* Work instruction: The number of lines below that contain the word "suggestio" is all that the answer should hold.
--
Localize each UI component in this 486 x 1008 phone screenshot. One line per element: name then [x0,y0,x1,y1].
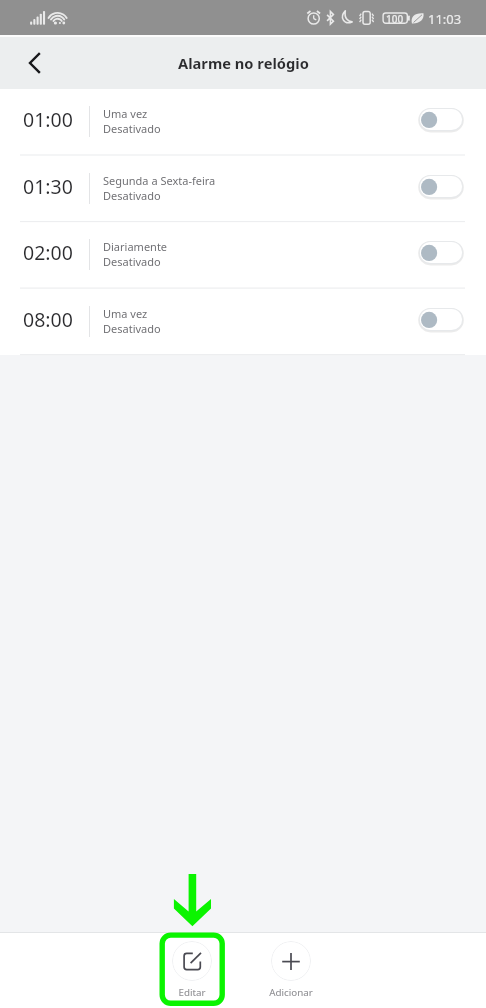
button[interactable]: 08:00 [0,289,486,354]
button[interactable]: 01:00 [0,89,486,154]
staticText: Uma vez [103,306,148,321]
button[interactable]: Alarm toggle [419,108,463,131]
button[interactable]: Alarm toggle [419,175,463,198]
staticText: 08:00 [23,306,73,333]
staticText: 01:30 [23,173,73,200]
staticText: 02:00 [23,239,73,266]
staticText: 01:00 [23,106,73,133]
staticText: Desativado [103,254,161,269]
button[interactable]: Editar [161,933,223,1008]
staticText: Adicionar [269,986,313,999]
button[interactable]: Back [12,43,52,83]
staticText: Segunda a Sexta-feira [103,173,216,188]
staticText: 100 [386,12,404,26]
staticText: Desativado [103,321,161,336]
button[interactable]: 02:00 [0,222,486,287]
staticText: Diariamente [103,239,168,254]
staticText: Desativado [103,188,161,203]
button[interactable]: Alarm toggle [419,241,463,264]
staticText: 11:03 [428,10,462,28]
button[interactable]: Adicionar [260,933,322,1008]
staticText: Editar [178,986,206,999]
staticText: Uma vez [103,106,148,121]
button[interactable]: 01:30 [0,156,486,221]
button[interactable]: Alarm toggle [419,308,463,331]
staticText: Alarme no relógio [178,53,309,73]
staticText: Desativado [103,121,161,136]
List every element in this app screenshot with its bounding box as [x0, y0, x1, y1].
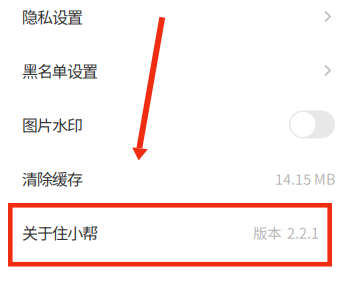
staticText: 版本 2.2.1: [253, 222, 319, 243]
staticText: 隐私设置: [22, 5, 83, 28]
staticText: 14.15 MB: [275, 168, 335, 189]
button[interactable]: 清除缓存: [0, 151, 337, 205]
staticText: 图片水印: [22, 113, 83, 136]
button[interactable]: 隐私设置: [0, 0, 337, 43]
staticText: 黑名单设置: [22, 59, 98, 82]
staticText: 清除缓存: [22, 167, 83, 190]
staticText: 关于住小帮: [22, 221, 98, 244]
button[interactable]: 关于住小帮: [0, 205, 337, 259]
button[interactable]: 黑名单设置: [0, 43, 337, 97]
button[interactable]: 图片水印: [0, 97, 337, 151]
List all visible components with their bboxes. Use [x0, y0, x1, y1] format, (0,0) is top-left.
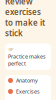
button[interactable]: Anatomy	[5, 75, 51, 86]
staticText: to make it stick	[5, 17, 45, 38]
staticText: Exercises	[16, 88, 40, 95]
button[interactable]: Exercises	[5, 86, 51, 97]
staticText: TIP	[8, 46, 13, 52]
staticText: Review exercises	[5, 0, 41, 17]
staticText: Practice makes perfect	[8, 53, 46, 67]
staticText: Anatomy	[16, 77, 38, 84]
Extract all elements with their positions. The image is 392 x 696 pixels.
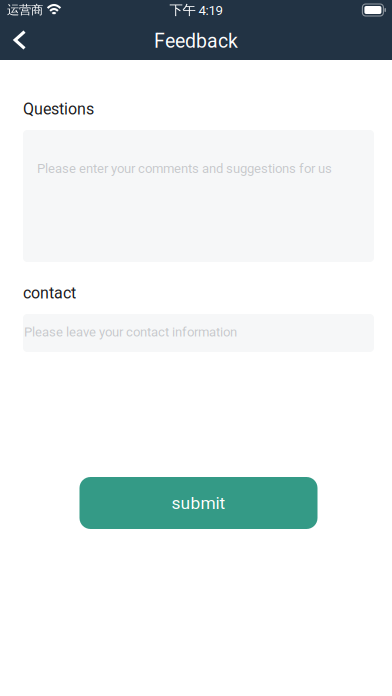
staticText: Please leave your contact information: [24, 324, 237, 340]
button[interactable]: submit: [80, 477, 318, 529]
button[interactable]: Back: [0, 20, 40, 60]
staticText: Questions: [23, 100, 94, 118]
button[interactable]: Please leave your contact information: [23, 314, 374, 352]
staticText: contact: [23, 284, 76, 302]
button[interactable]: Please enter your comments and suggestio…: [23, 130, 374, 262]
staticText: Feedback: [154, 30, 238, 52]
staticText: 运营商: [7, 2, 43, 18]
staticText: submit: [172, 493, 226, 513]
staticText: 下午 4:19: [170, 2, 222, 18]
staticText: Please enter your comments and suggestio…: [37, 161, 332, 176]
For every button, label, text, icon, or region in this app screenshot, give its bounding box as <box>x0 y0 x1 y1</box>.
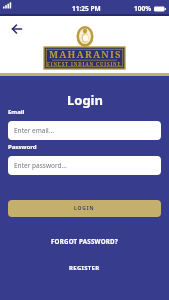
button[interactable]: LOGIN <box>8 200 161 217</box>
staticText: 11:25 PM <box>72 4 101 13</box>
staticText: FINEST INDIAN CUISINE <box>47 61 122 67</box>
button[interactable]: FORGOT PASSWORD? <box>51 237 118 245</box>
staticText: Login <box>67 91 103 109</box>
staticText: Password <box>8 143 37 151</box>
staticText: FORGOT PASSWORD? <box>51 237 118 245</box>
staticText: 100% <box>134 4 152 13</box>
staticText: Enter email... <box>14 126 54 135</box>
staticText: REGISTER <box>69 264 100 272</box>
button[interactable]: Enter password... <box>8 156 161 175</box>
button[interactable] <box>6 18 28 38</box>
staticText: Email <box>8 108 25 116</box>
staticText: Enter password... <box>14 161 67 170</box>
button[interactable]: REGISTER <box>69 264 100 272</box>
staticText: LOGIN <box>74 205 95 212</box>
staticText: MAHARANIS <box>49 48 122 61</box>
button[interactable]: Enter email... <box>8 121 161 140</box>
--
* Answer to the exercise: 2